Upon closely inspecting the photos, you wonder: “What is this pink/magenta haze near the corners and edges in my photos?” 

In fact, purple fringing is not always purple or magenta/pink. It can also have a greenish tint. 

Purple or green—fret not, here are some easy tips for correcting aberration in post-production.

Let’s start off with a quick, universal CA tip.

Chromatic aberration is not an issue in black and white photography. Hence, you could convert your camera to noir—or convert your photo to grayscale.

Now let’s see how to fix it in color photos.

How to Get Rid of Fringing aka Chromatic Aberration in Lightroom

If you’re using Lightroom Mobile, tap the Optics panel and activate the switch that says,… you guessed it! “Remove Chromatic Aberration.”

In Lightroom CC, the process is similar: open up the affected image using the Develop panel.

From there, select “Lens Corrections,” and finally, “Remove Chromatic Aberration” in the Profile tab.

If you’re using Lightroom Classic, you’ve probably been around the block.

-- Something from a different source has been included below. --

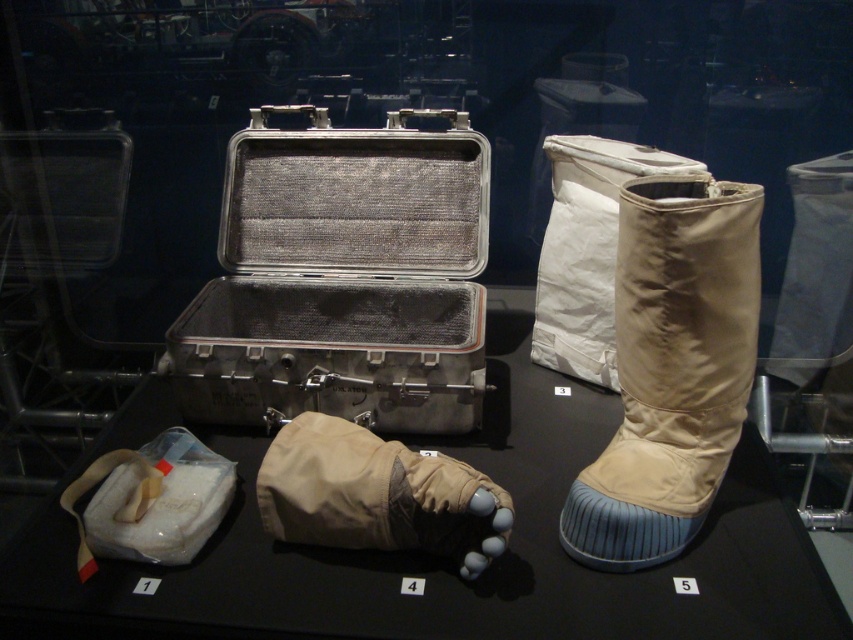 Based on the photo, you are a museum curator who needs to place a new item on the display. The new item is taller than the white fabric bag at lower left but shorter than the beige fabric boot at upper right. Where should you place the new item to ensure it fits appropriately in the display?

The beige fabric boot at upper right is taller than the white fabric bag at lower left. Since the new item is taller than the white fabric bag at lower left but shorter than the beige fabric boot at upper right, it can be placed anywhere between their heights in the display.

You are a museum curator arranging items on a display table. You have a beige fabric glove at center and a white fabric bag at lower left. Which object should you place closer to the edge of the table to ensure both fit within the display area?

The white fabric bag at lower left should be placed closer to the edge of the table since it is smaller in size than the beige fabric glove at center, allowing both to fit within the display area. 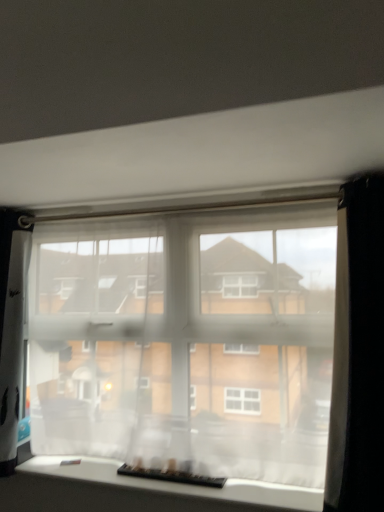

In any case, Adobe has an official guide on CA removal. The Classic workflow is slightly more hands-on but also more nuanced and flexible.

How to Remove Fringing Using Photoshop

First of all, there is a dead-simple way to remove fringing/aberration in Adobe Photoshop.

Go to the Filters pane and pick the “Lens Correction” filter. 

If this doesn’t solve the problem, duplicate the layer, apply the “Gaussian Blur” filter, and change blending mode to color.

Finally, apply a layer mask and brush away the areas that should not be affected. 

Final Thoughts

In case you’ve ever been puzzled what’s the magenta haze near the objects’ edges on your photos, it should be abundantly clear now. 

The fringing effect is caused by chromatic aberration—an optical artifact that you can easily prevent and combat at various stages. 

Using a quality lens, stopping up, and avoiding contrasty edges, are all viable options to get rid of CA. As a last resort, you can quickly correct it in post.